Required work: The entries that follow must be given again exactly, with no pictures kept.

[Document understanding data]

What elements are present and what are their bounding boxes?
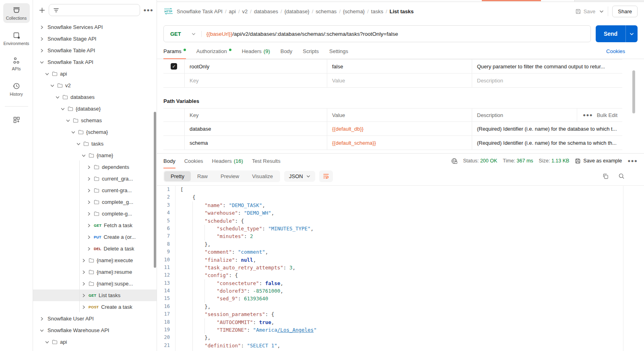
tab-params[interactable]: Params [163, 44, 186, 59]
tree-item-current-gra-[interactable]: current-gra... [33, 185, 157, 196]
tree-item--name-execute[interactable]: {name}:execute [33, 255, 157, 266]
tree-item-complete-g-[interactable]: complete-g... [33, 208, 157, 220]
breadcrumb-segment[interactable]: v2 [242, 8, 248, 14]
breadcrumb-segment[interactable]: schemas [316, 8, 336, 14]
view-mode-preview[interactable]: Preview [214, 171, 246, 181]
search-icon[interactable] [618, 173, 625, 179]
breadcrumb-segment[interactable]: {database} [285, 8, 310, 14]
sidebar-scrollbar[interactable] [154, 112, 156, 268]
request-scrollbar[interactable] [632, 70, 635, 113]
sidebar-more-icon[interactable]: ●●● [143, 7, 153, 13]
tree-item-label: complete-g... [102, 211, 132, 217]
tree-item-snowflake-stage-api[interactable]: Snowflake Stage API [33, 33, 157, 45]
tree-item-snowflake-task-api[interactable]: Snowflake Task API [33, 56, 157, 68]
param-value[interactable]: false [327, 60, 472, 73]
tree-item-label: dependents [102, 164, 129, 170]
view-mode-pretty[interactable]: Pretty [164, 171, 191, 181]
response-tab-body[interactable]: Body [163, 154, 175, 168]
variable-value[interactable]: {{default_schema}} [327, 136, 472, 150]
tree-item-api[interactable]: api [33, 336, 157, 348]
variable-value[interactable]: {{default_db}} [327, 122, 472, 135]
tree-item-v2[interactable]: v2 [33, 80, 157, 91]
tree-item-current-gra-[interactable]: current_gra... [33, 173, 157, 185]
line-number: 19 [157, 326, 175, 334]
response-body-editor[interactable]: 1[2{3"name": "DEMO_TASK",4"warehouse": "… [157, 185, 644, 351]
tree-request-delete-a-task[interactable]: DELDelete a task [33, 243, 157, 255]
rail-item-apis[interactable]: APIs [3, 54, 30, 74]
tree-item-schemas[interactable]: schemas [33, 115, 157, 126]
breadcrumb-segment[interactable]: databases [254, 8, 278, 14]
bulk-edit-button[interactable]: ●●●Bulk Edit [577, 109, 617, 121]
tab-label: Params [163, 48, 182, 54]
param-key-placeholder[interactable]: Key [184, 74, 327, 87]
save-options-chevron[interactable] [599, 10, 604, 13]
tree-item--schema-[interactable]: {schema} [33, 126, 157, 138]
path-variables-title: Path Variables [163, 98, 644, 104]
tree-request-fetch-a-task[interactable]: GETFetch a task [33, 220, 157, 231]
breadcrumb-segment[interactable]: {schema} [343, 8, 365, 14]
param-key[interactable]: rootOnly [184, 60, 327, 73]
param-value-placeholder[interactable]: Value [327, 74, 472, 87]
sidebar-filter-input[interactable] [49, 4, 140, 16]
response-view-modes: PrettyRawPreviewVisualize [163, 170, 280, 182]
variable-key[interactable]: schema [184, 136, 327, 150]
breadcrumb-separator: / [367, 8, 369, 14]
tree-item--name-resume[interactable]: {name}:resume [33, 266, 157, 278]
tree-request-create-a-or-[interactable]: PUTCreate a (or... [33, 231, 157, 243]
cookies-link[interactable]: Cookies [606, 48, 625, 54]
tab-body[interactable]: Body [281, 44, 293, 59]
response-tab-test-results[interactable]: Test Results [252, 154, 281, 168]
breadcrumb-segment[interactable]: tasks [371, 8, 383, 14]
tab-settings[interactable]: Settings [329, 44, 348, 59]
save-as-example-button[interactable]: Save as example [575, 158, 622, 164]
method-selector[interactable]: GET [164, 31, 201, 37]
rail-item-environments[interactable]: Environments [3, 29, 30, 48]
tab-label: Cookies [184, 158, 203, 164]
format-selector[interactable]: JSON [284, 171, 315, 182]
tree-item-api[interactable]: api [33, 68, 157, 80]
tree-item-databases[interactable]: databases [33, 91, 157, 103]
variable-description[interactable]: (Required) Identifier (i.e. name) for th… [472, 136, 622, 150]
view-mode-visualize[interactable]: Visualize [246, 171, 279, 181]
save-button[interactable]: Save [575, 8, 596, 14]
url-input[interactable]: {{baseUrl}}/api/v2/databases/:database/s… [201, 31, 590, 37]
send-options-chevron[interactable] [625, 25, 638, 42]
chevron-down-icon [66, 119, 70, 123]
tree-item-snowflake-table-api[interactable]: Snowflake Table API [33, 45, 157, 56]
rail-item-collections[interactable]: Collections [3, 3, 30, 23]
share-button[interactable]: Share [612, 6, 638, 17]
tab-authorization[interactable]: Authorization [196, 44, 231, 59]
response-tab-headers[interactable]: Headers (16) [212, 154, 243, 168]
tree-item-tasks[interactable]: tasks [33, 138, 157, 150]
tab-scripts[interactable]: Scripts [303, 44, 319, 59]
tree-request-list-tasks[interactable]: GETList tasks [33, 289, 157, 301]
tree-item-complete-g-[interactable]: complete_g... [33, 196, 157, 208]
tree-item--name-suspe-[interactable]: {name}:suspe... [33, 278, 157, 289]
line-number: 10 [157, 256, 175, 264]
tree-item--name-[interactable]: {name} [33, 150, 157, 161]
tree-item--database-[interactable]: {database} [33, 103, 157, 115]
view-mode-raw[interactable]: Raw [191, 171, 214, 181]
copy-icon[interactable] [603, 173, 609, 179]
breadcrumb-segment[interactable]: api [229, 8, 236, 14]
tree-item-snowflake-warehouse-api[interactable]: Snowflake Warehouse API [33, 324, 157, 336]
param-description[interactable]: Query parameter to filter the command ou… [472, 60, 622, 73]
param-description-placeholder[interactable]: Description [472, 74, 622, 87]
rail-item-more-tools[interactable] [3, 113, 30, 126]
variable-description[interactable]: (Required) Identifier (i.e. name) for th… [472, 122, 622, 135]
response-more-icon[interactable]: ●●● [627, 158, 638, 164]
breadcrumb-segment[interactable]: Snowflake Task API [177, 8, 223, 14]
tree-item-snowflake-services-api[interactable]: Snowflake Services API [33, 21, 157, 33]
chevron-right-icon [87, 235, 91, 239]
rail-item-history[interactable]: History [3, 79, 30, 99]
tree-item-snowflake-user-api[interactable]: Snowflake User API [33, 313, 157, 324]
param-checkbox[interactable]: ✓ [171, 63, 177, 70]
new-collection-button[interactable] [39, 7, 45, 14]
tree-request-create-a-task[interactable]: POSTCreate a task [33, 301, 157, 313]
send-button[interactable]: Send [596, 25, 625, 42]
variable-key[interactable]: database [184, 122, 327, 135]
response-tab-cookies[interactable]: Cookies [184, 154, 203, 168]
tab-headers[interactable]: Headers (9) [242, 44, 270, 59]
tree-item-dependents[interactable]: dependents [33, 161, 157, 173]
wrap-lines-button[interactable] [319, 170, 333, 182]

Expected answer:
What elements are present and what are their bounding boxes?
tab-params[interactable]: Params [163, 44, 186, 59]
tree-item-current-gra-[interactable]: current-gra... [33, 185, 157, 196]
tree-item--name-execute[interactable]: {name}:execute [33, 255, 157, 266]
tree-item-complete-g-[interactable]: complete-g... [33, 208, 157, 220]
breadcrumb-segment[interactable]: v2 [242, 8, 248, 14]
breadcrumb-segment[interactable]: schemas [316, 8, 336, 14]
view-mode-preview[interactable]: Preview [214, 171, 246, 181]
search-icon[interactable] [618, 173, 625, 179]
breadcrumb-segment[interactable]: {database} [285, 8, 310, 14]
sidebar-scrollbar[interactable] [154, 112, 156, 268]
request-scrollbar[interactable] [632, 70, 635, 113]
sidebar-more-icon[interactable]: ●●● [143, 7, 153, 13]
tree-item-label: complete-g... [102, 211, 132, 217]
tree-item-snowflake-stage-api[interactable]: Snowflake Stage API [33, 33, 157, 45]
tree-item-snowflake-task-api[interactable]: Snowflake Task API [33, 56, 157, 68]
param-value[interactable]: false [327, 60, 472, 73]
tree-item-label: dependents [102, 164, 129, 170]
view-mode-pretty[interactable]: Pretty [164, 171, 191, 181]
response-tab-body[interactable]: Body [163, 154, 175, 168]
variable-value[interactable]: {{default_schema}} [327, 136, 472, 150]
tree-item-api[interactable]: api [33, 336, 157, 348]
variable-value[interactable]: {{default_db}} [327, 122, 472, 135]
tree-item-v2[interactable]: v2 [33, 80, 157, 91]
tree-item-current-gra-[interactable]: current_gra... [33, 173, 157, 185]
line-number: 19 [157, 326, 175, 334]
response-body-editor[interactable]: 1[2{3"name": "DEMO_TASK",4"warehouse": "… [157, 185, 644, 351]
tree-request-delete-a-task[interactable]: DELDelete a task [33, 243, 157, 255]
rail-item-apis[interactable]: APIs [3, 54, 30, 74]
tree-item-schemas[interactable]: schemas [33, 115, 157, 126]
breadcrumb-segment[interactable]: databases [254, 8, 278, 14]
bulk-edit-button[interactable]: ●●●Bulk Edit [577, 109, 617, 121]
tab-label: Params [163, 48, 182, 54]
param-key-placeholder[interactable]: Key [184, 74, 327, 87]
save-options-chevron[interactable] [599, 10, 604, 13]
tree-item--schema-[interactable]: {schema} [33, 126, 157, 138]
path-variables-title: Path Variables [163, 98, 644, 104]
tree-request-fetch-a-task[interactable]: GETFetch a task [33, 220, 157, 231]
breadcrumb-segment[interactable]: {schema} [343, 8, 365, 14]
param-key[interactable]: rootOnly [184, 60, 327, 73]
param-value-placeholder[interactable]: Value [327, 74, 472, 87]
sidebar-filter-input[interactable] [49, 4, 140, 16]
response-view-modes: PrettyRawPreviewVisualize [163, 170, 280, 182]
variable-key[interactable]: schema [184, 136, 327, 150]
breadcrumb-separator: / [367, 8, 369, 14]
tree-item--name-resume[interactable]: {name}:resume [33, 266, 157, 278]
tree-request-create-a-or-[interactable]: PUTCreate a (or... [33, 231, 157, 243]
cookies-link[interactable]: Cookies [606, 48, 625, 54]
tab-body[interactable]: Body [281, 44, 293, 59]
response-tab-test-results[interactable]: Test Results [252, 154, 281, 168]
breadcrumb-segment[interactable]: tasks [371, 8, 383, 14]
tab-settings[interactable]: Settings [329, 44, 348, 59]
save-as-example-button[interactable]: Save as example [575, 158, 622, 164]
method-selector[interactable]: GET [164, 31, 201, 37]
rail-item-environments[interactable]: Environments [3, 29, 30, 48]
tab-label: Cookies [184, 158, 203, 164]
format-selector[interactable]: JSON [284, 171, 315, 182]
tree-item-api[interactable]: api [33, 68, 157, 80]
tree-item-databases[interactable]: databases [33, 91, 157, 103]
variable-description[interactable]: (Required) Identifier (i.e. name) for th… [472, 136, 622, 150]
view-mode-visualize[interactable]: Visualize [246, 171, 279, 181]
save-button[interactable]: Save [575, 8, 596, 14]
url-input[interactable]: {{baseUrl}}/api/v2/databases/:database/s… [201, 31, 590, 37]
send-options-chevron[interactable] [625, 25, 638, 42]
chevron-down-icon [66, 119, 70, 123]
tree-item-snowflake-table-api[interactable]: Snowflake Table API [33, 45, 157, 56]
rail-item-collections[interactable]: Collections [3, 3, 30, 23]
share-button[interactable]: Share [612, 6, 638, 17]
tab-authorization[interactable]: Authorization [196, 44, 231, 59]
response-tab-headers[interactable]: Headers (16) [212, 154, 243, 168]
tree-item-tasks[interactable]: tasks [33, 138, 157, 150]
tab-scripts[interactable]: Scripts [303, 44, 319, 59]
tree-request-list-tasks[interactable]: GETList tasks [33, 289, 157, 301]
tree-item-complete-g-[interactable]: complete_g... [33, 196, 157, 208]
tree-item--name-suspe-[interactable]: {name}:suspe... [33, 278, 157, 289]
line-number: 10 [157, 256, 175, 264]
tree-item--name-[interactable]: {name} [33, 150, 157, 161]
tree-item--database-[interactable]: {database} [33, 103, 157, 115]
view-mode-raw[interactable]: Raw [191, 171, 214, 181]
copy-icon[interactable] [603, 173, 609, 179]
breadcrumb-segment[interactable]: api [229, 8, 236, 14]
tree-item-snowflake-warehouse-api[interactable]: Snowflake Warehouse API [33, 324, 157, 336]
param-description[interactable]: Query parameter to filter the command ou… [472, 60, 622, 73]
param-description-placeholder[interactable]: Description [472, 74, 622, 87]
rail-item-more-tools[interactable] [3, 113, 30, 126]
variable-description[interactable]: (Required) Identifier (i.e. name) for th… [472, 122, 622, 135]
response-more-icon[interactable]: ●●● [627, 158, 638, 164]
breadcrumb-segment[interactable]: Snowflake Task API [177, 8, 223, 14]
tree-item-snowflake-services-api[interactable]: Snowflake Services API [33, 21, 157, 33]
chevron-right-icon [87, 235, 91, 239]
rail-item-history[interactable]: History [3, 79, 30, 99]
tree-item-snowflake-user-api[interactable]: Snowflake User API [33, 313, 157, 324]
param-checkbox[interactable]: ✓ [171, 63, 177, 70]
new-collection-button[interactable] [39, 7, 45, 14]
tree-request-create-a-task[interactable]: POSTCreate a task [33, 301, 157, 313]
send-button[interactable]: Send [596, 25, 625, 42]
variable-key[interactable]: database [184, 122, 327, 135]
response-tab-cookies[interactable]: Cookies [184, 154, 203, 168]
tab-headers[interactable]: Headers (9) [242, 44, 270, 59]
tree-item-dependents[interactable]: dependents [33, 161, 157, 173]
wrap-lines-button[interactable] [319, 170, 333, 182]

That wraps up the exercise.